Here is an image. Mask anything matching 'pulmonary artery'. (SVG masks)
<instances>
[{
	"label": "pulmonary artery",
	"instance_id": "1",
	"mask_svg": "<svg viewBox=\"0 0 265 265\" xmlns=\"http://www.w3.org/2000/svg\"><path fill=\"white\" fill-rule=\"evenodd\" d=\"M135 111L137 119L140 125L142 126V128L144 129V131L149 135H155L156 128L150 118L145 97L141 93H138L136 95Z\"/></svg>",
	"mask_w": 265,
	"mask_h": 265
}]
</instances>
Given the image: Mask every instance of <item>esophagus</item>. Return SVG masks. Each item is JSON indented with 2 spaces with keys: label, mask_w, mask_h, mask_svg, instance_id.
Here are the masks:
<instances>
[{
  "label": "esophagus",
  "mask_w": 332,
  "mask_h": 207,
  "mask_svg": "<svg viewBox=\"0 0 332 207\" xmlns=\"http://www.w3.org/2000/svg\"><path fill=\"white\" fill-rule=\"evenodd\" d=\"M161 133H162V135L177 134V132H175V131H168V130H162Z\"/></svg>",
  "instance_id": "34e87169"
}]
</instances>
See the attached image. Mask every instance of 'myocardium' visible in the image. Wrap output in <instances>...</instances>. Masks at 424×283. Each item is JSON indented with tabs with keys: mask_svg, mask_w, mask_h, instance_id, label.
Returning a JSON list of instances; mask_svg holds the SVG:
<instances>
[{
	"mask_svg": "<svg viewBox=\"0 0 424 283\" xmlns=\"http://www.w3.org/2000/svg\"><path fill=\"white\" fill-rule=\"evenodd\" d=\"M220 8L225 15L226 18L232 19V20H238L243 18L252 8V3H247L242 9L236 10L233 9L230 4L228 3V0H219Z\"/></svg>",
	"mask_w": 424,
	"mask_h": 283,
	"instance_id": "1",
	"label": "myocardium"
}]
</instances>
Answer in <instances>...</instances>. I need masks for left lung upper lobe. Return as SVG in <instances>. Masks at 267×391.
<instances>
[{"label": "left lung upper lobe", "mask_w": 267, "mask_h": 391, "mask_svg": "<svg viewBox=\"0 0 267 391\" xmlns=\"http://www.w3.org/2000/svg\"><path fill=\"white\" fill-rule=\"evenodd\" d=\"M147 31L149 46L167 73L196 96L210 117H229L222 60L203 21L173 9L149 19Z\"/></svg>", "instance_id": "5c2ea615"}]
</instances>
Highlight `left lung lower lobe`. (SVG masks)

§ §

• Work task
What you give back should be the lines from the one with "See the attached" to the end of the data, copied exactly, both ends included.

• Solution to this problem
See the attached image. Mask every instance of 'myocardium' visible in the image. Wrap output in <instances>...</instances>. Masks at 424×283. Each item is JSON indented with tabs with keys: mask_svg, mask_w, mask_h, instance_id, label.
Returning a JSON list of instances; mask_svg holds the SVG:
<instances>
[{
	"mask_svg": "<svg viewBox=\"0 0 424 283\" xmlns=\"http://www.w3.org/2000/svg\"><path fill=\"white\" fill-rule=\"evenodd\" d=\"M220 8L225 15L226 18L232 19V20H238L243 18L252 8V3H247L242 9L236 10L233 9L230 4L228 3V0H219Z\"/></svg>",
	"mask_w": 424,
	"mask_h": 283,
	"instance_id": "1",
	"label": "myocardium"
}]
</instances>
Answer in <instances>...</instances>. I need masks for left lung upper lobe. Return as SVG in <instances>. Masks at 267×391.
<instances>
[{"label": "left lung upper lobe", "mask_w": 267, "mask_h": 391, "mask_svg": "<svg viewBox=\"0 0 267 391\" xmlns=\"http://www.w3.org/2000/svg\"><path fill=\"white\" fill-rule=\"evenodd\" d=\"M147 31L149 46L167 73L196 96L210 117H229L222 60L203 21L173 9L149 19Z\"/></svg>", "instance_id": "5c2ea615"}]
</instances>
Highlight `left lung lower lobe`. (SVG masks)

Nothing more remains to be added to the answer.